Thermal Budget Annealing (TBA) + DeployBench

Christian Lysenstøen — UC Berkeley / INN (Inland Norway University of Applied Sciences)

Crash-aware deployment optimization for ML models under hard constraints and tiny budgets.

This repository contains two related research projects sharing the DeployBench infrastructure:

Paper	Status	PDF
Feasible-First Exploration for Constrained ML Deployment Optimization (TBA)	Awaiting arXiv endorsement	PDF
Hidden Device Heterogeneity in INT8 Inference	Ready for arXiv submission	PDF

Paper 1: Thermal Budget Annealing (TBA)

Standard optimizers (TPE, Bayesian optimization, random search) waste 40–80% of their trial budget on configurations that crash, OOM, or violate deployment constraints. TBA-TPE Hybrid uses a two-phase strategy: Phase 1 runs crash-aware simulated annealing to map the feasible region in 5–15 trials, then Phase 2 warm-starts Optuna's TPE with all crash data so it optimizes within the safe region. On real ML deployment benchmarks (5 models × 3 backends × 3 quantization modes × 6 batch sizes), TBA-TPE finds the best feasible configuration in 25 trials while wasting 42% of budget, compared to TPE's 36% waste but lower accuracy (0.752 vs 0.761) because TPE gets stuck on suboptimal models it discovered early.

Key Results

RTX 5080, edge_tight scenario (latency_p95 ≤ 20ms, memory ≤ 512MB), 10 seeds, 25 trials each:

Metric	TBA-TPE Hybrid	Optuna TPE	Random Search	TBA (pure SA)
Accuracy	0.761 ± 0.010	0.752 ± 0.010	0.762 ± 0.008	0.752 ± 0.019
Waste %	42%	36%	74%	30%
vit_tiny discovery	8/10	3/10	8/10	6/10

How It Works

Phase 1: TBA Feasible-First SA (5-15 trials)
  - Adaptive simulated annealing explores the crash-heavy space
  - Finds feasible configs fast, maps crash zones
  - Hands off when 5+ feasible AND 3+ crashed/infeasible AND 3+ model families explored

Phase 2: Optuna TPE Warm-Started (remaining budget)
  - ALL Phase 1 history injected into Optuna study
  - TPE starts with a model trained on crash data
  - Optimizes within the feasible region

Quick Start

pip install -e ".[gpu]"

Requires Python >= 3.10. GPU dependencies (torch, torchvision, onnxruntime) are in the [gpu] extra.
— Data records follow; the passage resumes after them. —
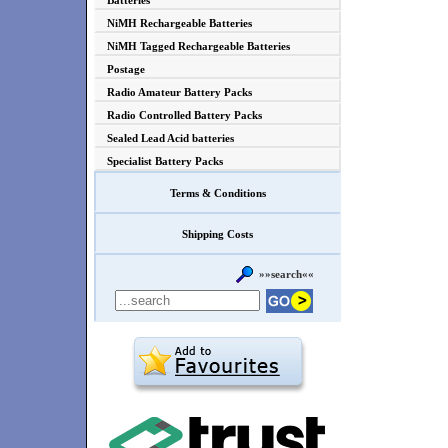
Batteries
NiMH Rechargeable Batteries
NiMH Tagged Rechargeable Batteries
Postage
Radio Amateur Battery Packs
Radio Controlled Battery Packs
Sealed Lead Acid batteries
Specialist Battery Packs
Terms & Conditions
Shipping Costs
»»search««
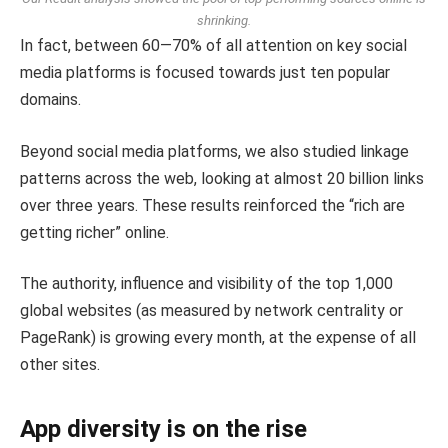
shrinking.
In fact, between 60—70% of all attention on key social
media platforms is focused towards just ten popular
domains.
Beyond social media platforms, we also studied linkage
patterns across the web, looking at almost 20 billion links
over three years. These results reinforced the “rich are
getting richer” online.
The authority, influence and visibility of the top 1,000
global websites (as measured by network centrality or
PageRank) is growing every month, at the expense of all
other sites.
App diversity is on the rise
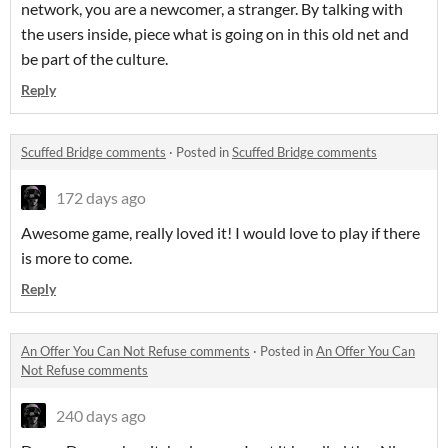
network, you are a newcomer, a stranger. By talking with
the users inside, piece what is going on in this old net and
be part of the culture.
Reply
Scuffed Bridge comments
·
Posted in
Scuffed Bridge comments
172 days ago
Awesome game, really loved it! I would love to play if there
is more to come.
Reply
An Offer You Can Not Refuse comments
·
Posted in
An Offer You Can
Not Refuse comments
240 days ago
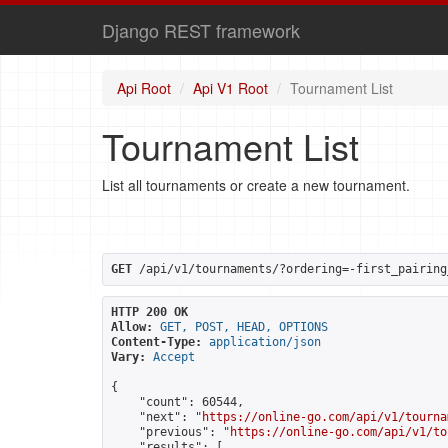
Django REST framework
Api Root
Api V1 Root
Tournament List
Tournament List
List all tournaments or create a new tournament.
GET
 /api/v1/tournaments/?ordering=-first_pairing
HTTP 200 OK
Allow:
GET, POST, HEAD, OPTIONS
Content-Type:
application/json
Vary:
Accept
{

    "count": 60544,

    "next": "
https://online-go.com/api/v1/tourna
    "previous": "
https://online-go.com/api/v1/to
    "results": [
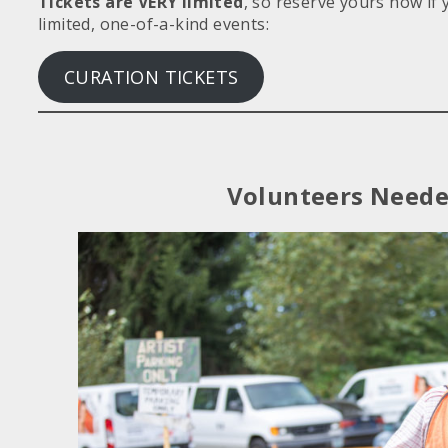
Tickets are VERY limited
, so reserve yours now if 
limited, one-of-a-kind events:
CURATION TICKETS
Volunteers Need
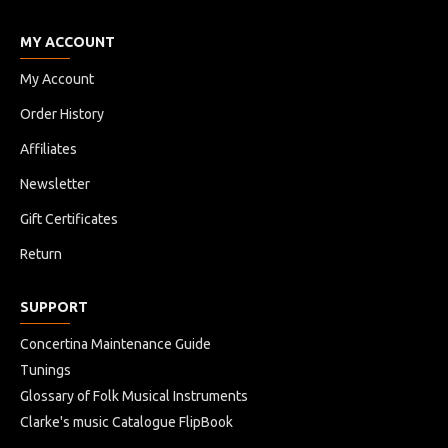
MY ACCOUNT
My Account
Order History
Affiliates
Newsletter
Gift Certificates
Return
SUPPORT
Concertina Maintenance Guide
Tunings
Glossary of Folk Musical Instruments
Clarke's music Catalogue FlipBook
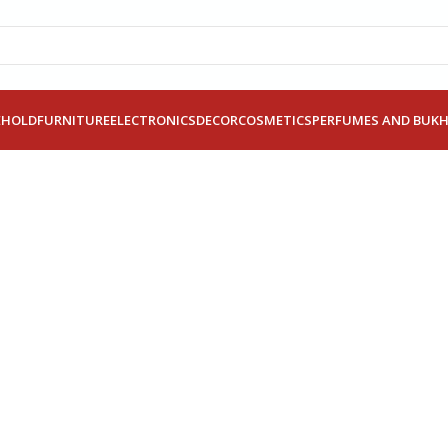
EHOLD
FURNITURE
ELECTRONICS
DECOR
COSMETICS
PERFUMES AND BUK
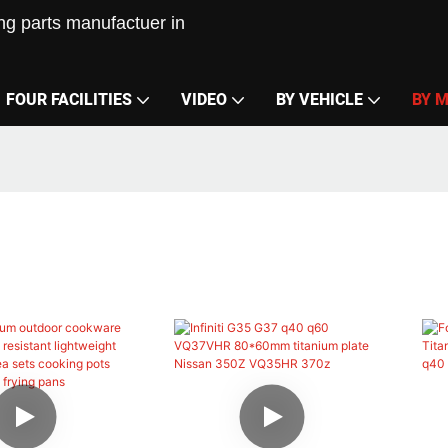
g parts manufactuer in
FOUR FACILITIES
VIDEO
BY VEHICLE
BY 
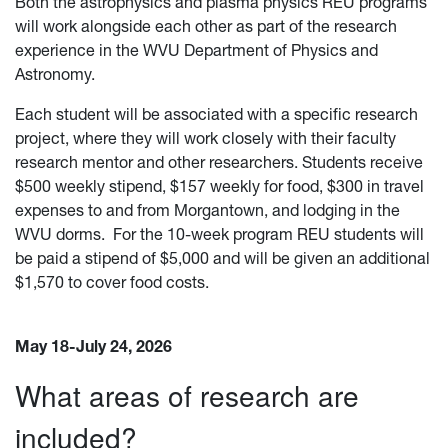
Both the astrophysics and plasma physics REU programs
will work alongside each other as part of the research
experience in the WVU Department of Physics and
Astronomy.
Each student will be associated with a specific research
project, where they will work closely with their faculty
research mentor and other researchers. Students receive
$500 weekly stipend, $157 weekly for food, $300 in travel
expenses to and from Morgantown, and lodging in the
WVU dorms. For the 10-week program REU students will
be paid a stipend of $5,000 and will be given an additional
$1,570 to cover food costs.
May 18-July 24, 2026
What areas of research are
included?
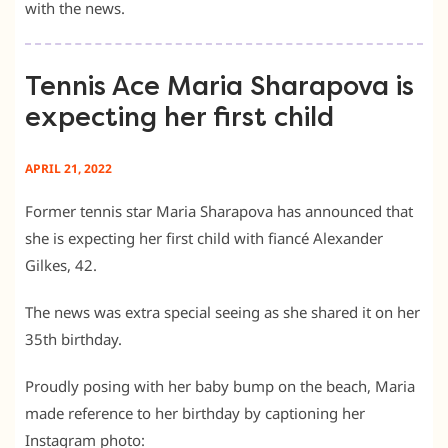
with the news.
Tennis Ace Maria Sharapova is
expecting her first child
APRIL 21, 2022
Former tennis star Maria Sharapova has announced that
she is expecting her first child with fiancé Alexander
Gilkes, 42.
The news was extra special seeing as she shared it on her
35th birthday.
Proudly posing with her baby bump on the beach, Maria
made reference to her birthday by captioning her
Instagram photo:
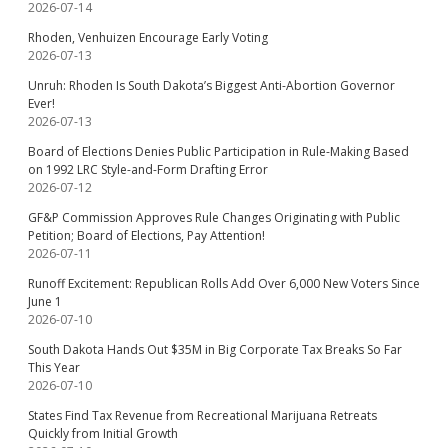
2026-07-14
Rhoden, Venhuizen Encourage Early Voting
2026-07-13
Unruh: Rhoden Is South Dakota’s Biggest Anti-Abortion Governor
Ever!
2026-07-13
Board of Elections Denies Public Participation in Rule-Making Based
on 1992 LRC Style-and-Form Drafting Error
2026-07-12
GF&P Commission Approves Rule Changes Originating with Public
Petition; Board of Elections, Pay Attention!
2026-07-11
Runoff Excitement: Republican Rolls Add Over 6,000 New Voters Since
June 1
2026-07-10
South Dakota Hands Out $35M in Big Corporate Tax Breaks So Far
This Year
2026-07-10
States Find Tax Revenue from Recreational Marijuana Retreats
Quickly from Initial Growth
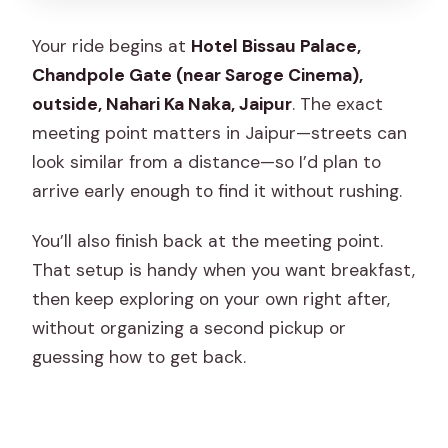
Your ride begins at
Hotel Bissau Palace,
Chandpole Gate (near Saroge Cinema),
outside, Nahari Ka Naka, Jaipur
. The exact
meeting point matters in Jaipur—streets can
look similar from a distance—so I’d plan to
arrive early enough to find it without rushing.
You’ll also finish back at the meeting point.
That setup is handy when you want breakfast,
then keep exploring on your own right after,
without organizing a second pickup or
guessing how to get back.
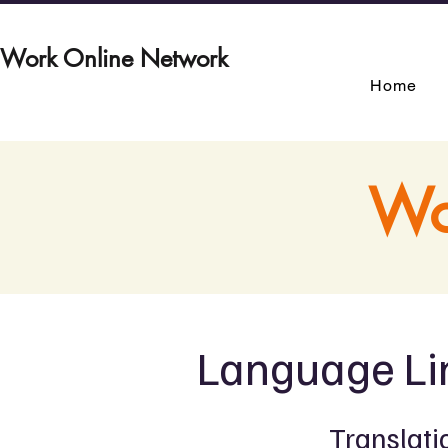
Work Online Network
Home
Wo
Language Li
Translati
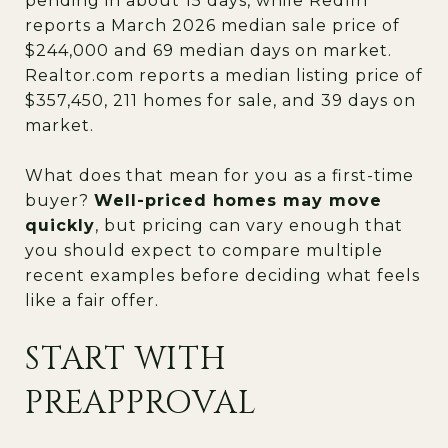
pending in about 15 days, while Redfin
reports a March 2026 median sale price of
$244,000 and 69 median days on market.
Realtor.com reports a median listing price of
$357,450, 211 homes for sale, and 39 days on
market.
What does that mean for you as a first-time
buyer?
Well-priced homes may move
quickly
, but pricing can vary enough that
you should expect to compare multiple
recent examples before deciding what feels
like a fair offer.
START WITH
PREAPPROVAL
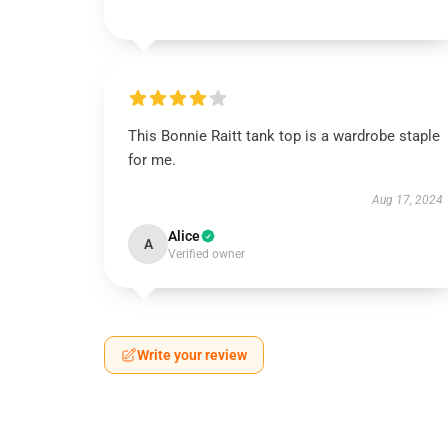
This Bonnie Raitt tank top is a wardrobe staple
for me.
Aug 17, 2024
Alice
A
Verified owner
Write your review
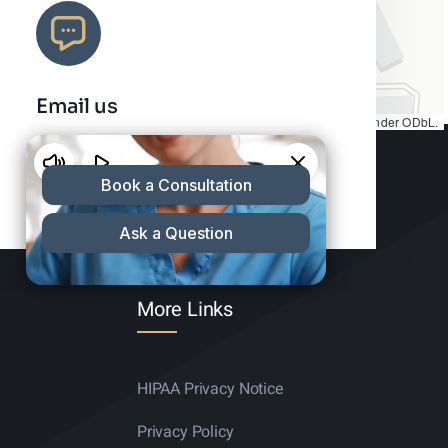
Email us
Map tiles by
CARTO
, under
CC BY 3.0
. Data by
OpenStreetMap
, under ODbL.
info@charleshair.com
More Links
HIPAA Privacy Notice
Privacy Policy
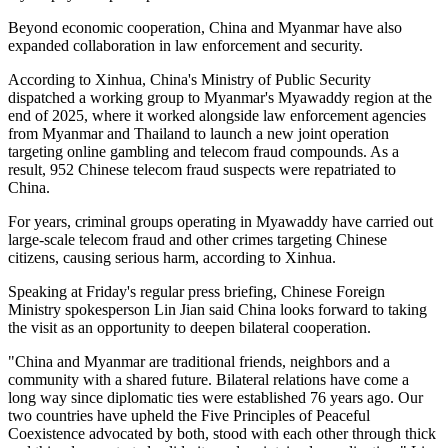
Beyond economic cooperation, China and Myanmar have also
expanded collaboration in law enforcement and security.
According to Xinhua, China's Ministry of Public Security
dispatched a working group to Myanmar's Myawaddy region at the
end of 2025, where it worked alongside law enforcement agencies
from Myanmar and Thailand to launch a new joint operation
targeting online gambling and telecom fraud compounds. As a
result, 952 Chinese telecom fraud suspects were repatriated to
China.
For years, criminal groups operating in Myawaddy have carried out
large-scale telecom fraud and other crimes targeting Chinese
citizens, causing serious harm, according to Xinhua.
Speaking at Friday's regular press briefing, Chinese Foreign
Ministry spokesperson Lin Jian said China looks forward to taking
the visit as an opportunity to deepen bilateral cooperation.
"China and Myanmar are traditional friends, neighbors and a
community with a shared future. Bilateral relations have come a
long way since diplomatic ties were established 76 years ago. Our
two countries have upheld the Five Principles of Peaceful
Coexistence advocated by both, stood with each other through thick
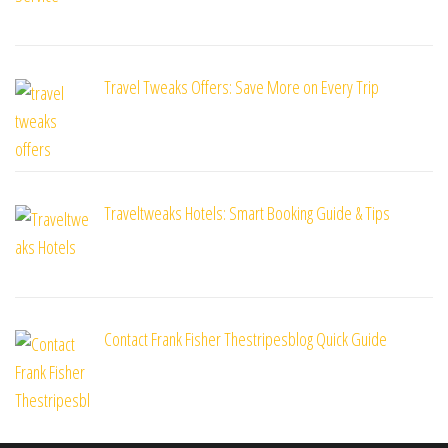
Travel Tweaks Offers: Save More on Every Trip
Traveltweaks Hotels: Smart Booking Guide & Tips
Contact Frank Fisher Thestripesblog Quick Guide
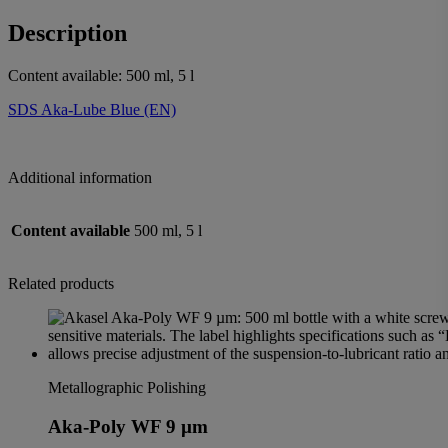
Description
Content available: 500 ml, 5 l
SDS Aka-Lube Blue (EN)
Additional information
Content available
500 ml, 5 l
Related products
Metallographic Polishing
Aka-Poly WF 9 µm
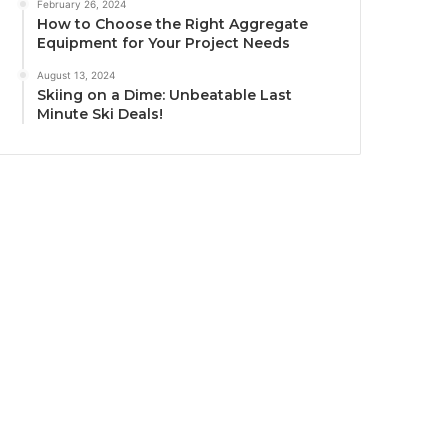
February 26, 2024
How to Choose the Right Aggregate
Equipment for Your Project Needs
August 13, 2024
Skiing on a Dime: Unbeatable Last
Minute Ski Deals!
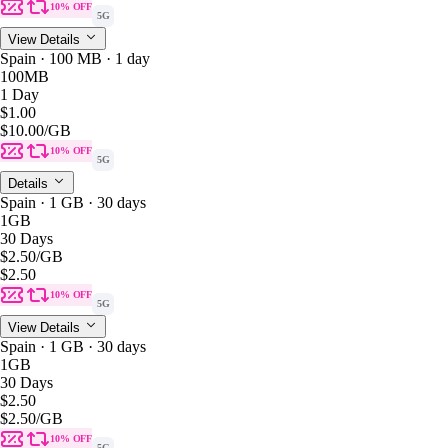
10% OFF
5G
View Details
Spain · 100 MB · 1 day
100MB
1 Day
$1.00
$10.00
/GB
10% OFF
5G
Details
Spain · 1 GB · 30 days
1GB
30 Days
$2.50
/GB
$2.50
10% OFF
5G
View Details
Spain · 1 GB · 30 days
1GB
30 Days
$2.50
$2.50
/GB
10% OFF
5G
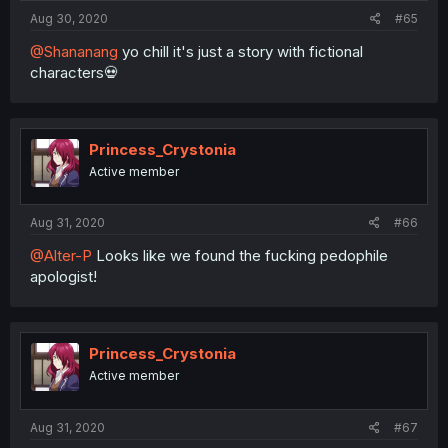
:
Aug 30, 2020
#65
@Shananang
yo chill it's just a story with fictional
characters💀
Princess_Crystonia
Active member
Aug 31, 2020
#66
@Alter-P
Looks like we found the fucking pedophile
apologist!
Princess_Crystonia
Active member
Aug 31, 2020
#67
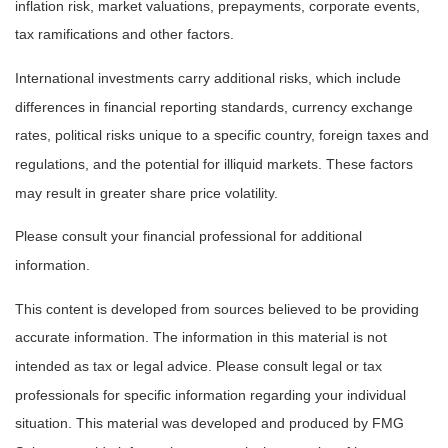
inflation risk, market valuations, prepayments, corporate events,
tax ramifications and other factors.
International investments carry additional risks, which include
differences in financial reporting standards, currency exchange
rates, political risks unique to a specific country, foreign taxes and
regulations, and the potential for illiquid markets. These factors
may result in greater share price volatility.
Please consult your financial professional for additional
information.
This content is developed from sources believed to be providing
accurate information. The information in this material is not
intended as tax or legal advice. Please consult legal or tax
professionals for specific information regarding your individual
situation. This material was developed and produced by FMG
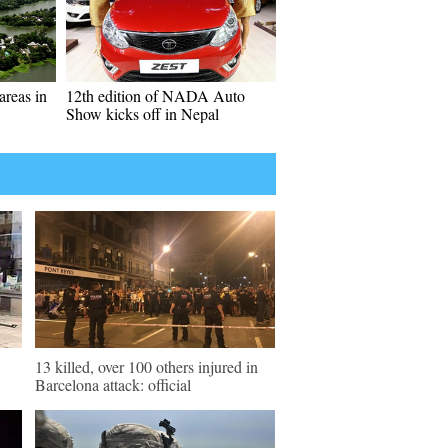
areas in
12th edition of NADA Auto
Show kicks off in Nepal
13 killed, over 100 others injured in
Barcelona attack: official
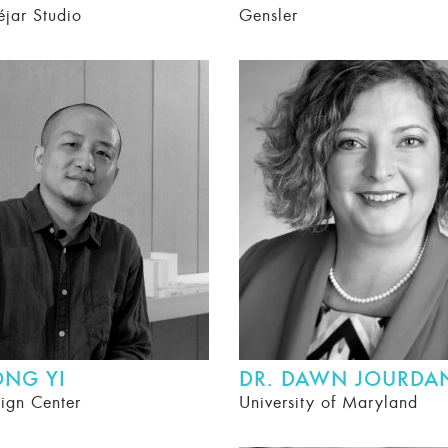
éjar Studio
Gensler
ONG YI
DR. DAWN JOURDA
ign Center
University of Maryland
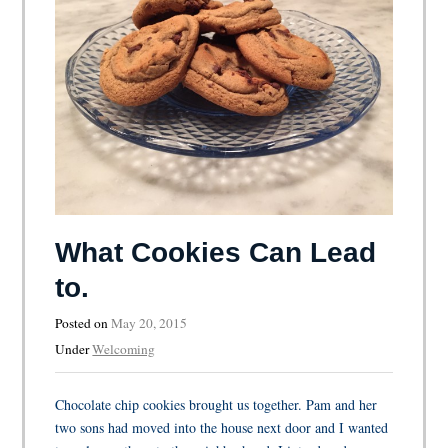
What Cookies Can Lead
to.
Posted on
May 20, 2015
Under
Welcoming
Chocolate chip cookies brought us together. Pam and her
two sons had moved into the house next door and I wanted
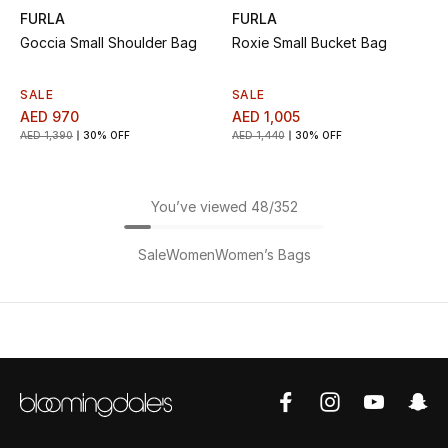
FURLA
FURLA
Goccia Small Shoulder Bag
Roxie Small Bucket Bag
SALE
SALE
AED 970
AED 1,005
AED 1,390
30% OFF
AED 1,440
30% OFF
You’ve viewed 48/352
Sale
Women
Women’s Bags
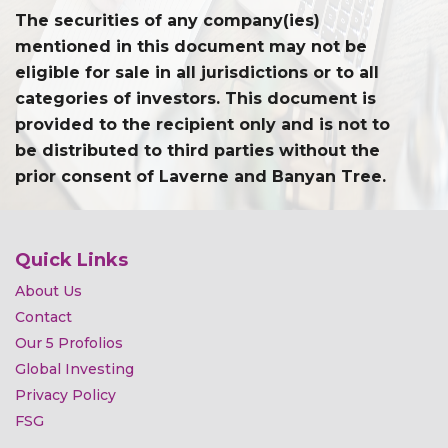
The securities of any company(ies)
mentioned in this document may not be
eligible for sale in all jurisdictions or to all
categories of investors. This document is
provided to the recipient only and is not to
be distributed to third parties without the
prior consent of Laverne and Banyan Tree.
Quick Links
About Us
Contact
Our 5 Profolios
Global Investing
Privacy Policy
FSG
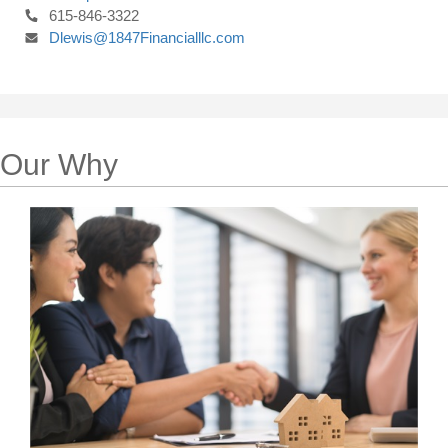
615-846-3322
Dlewis@1847Financialllc.com
Our Why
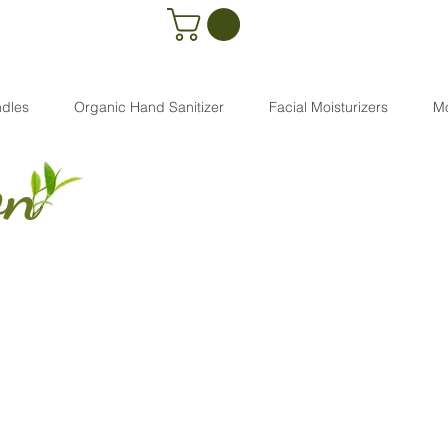
dles
Organic Hand Sanitizer
Facial Moisturizers
M
on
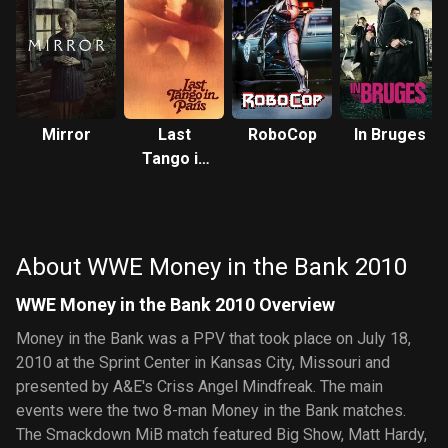
Mirror
Last
RoboCop
In Bruges
Tango in
Paris
About WWE Money in the Bank 2010
WWE Money in the Bank 2010 Overview
Money in the Bank was a PPV that took place on July 18,
2010 at the Sprint Center in Kansas City, Missouri and
presented by A&E's Criss Angel Mindfreak. The main
events were the two 8-man Money in the Bank matches.
The Smackdown MiB match featured Big Show, Matt Hardy,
from tba import optimize_deployment

best_config, result = optimize_deployment(
    data_dir="data/imagenette2-320",
    constraints={"latency_p95_ms": 20, "memory_peak_mb": 512},
    budget=25,
)
print(f"Best: {best_config['model_name']}, accuracy={result.objective_value:.3f}")

Version History

v1 (March 2026)

Core TBA optimizer with feasible-first SA exploration
Adaptive temperature control, elite restart, decaying snap-back
TPE warm-start handoff
DeployBench benchmark suite
Experiments on RTX 5080 (10 seeds)
Paper: v1 PDF — single-GPU results

v2 (April 2026)

Trial timeouts: abort evaluations when latency > 5x constraint after warmup
Subspace blacklisting: temporarily suppress categorical values after 3 consecutive failures
Multi-GPU experiments: H100, A100, RTX 5080, L4, T4
31/31 tests passing
Paper: v2 PDF — multi-GPU results, softened claims

v3 (April 2026)

Diversity-gated handoff: Phase 1 must explore >=3 model families before handing off to TPE
Adaptive timeout threshold: tightens from 5x to 3x after first feasible solution found
Combination-level blacklisting: tracks 2-way categorical failure patterns instead of just individual values
All existing tests passing + new v3 tests (46 total)

Tested Platforms

GPU	Environment	Notes
NVIDIA H100	Google Colab
NVIDIA A100	Google Colab
NVIDIA RTX 5080	Windows, CUDA 12.8	Primary development
NVIDIA L4	Google Colab
NVIDIA T4	Google Colab	Cross-GPU validation
Apple M1 Max	macOS, CPU-only	64 GB RAM

Paper 2: Hidden Device Heterogeneity

A follow-up empirical study showing that PyTorch's dynamic INT8 quantization (torch.ao.quantization) silently routes inference from GPU to CPU. This creates stochastic feasibility boundaries: identical configurations produce different latency distributions depending on which device actually executes them. GPU inference is deterministic; CPU inference under INT8 flips feasibility up to 39% of the time for MobileNetV2.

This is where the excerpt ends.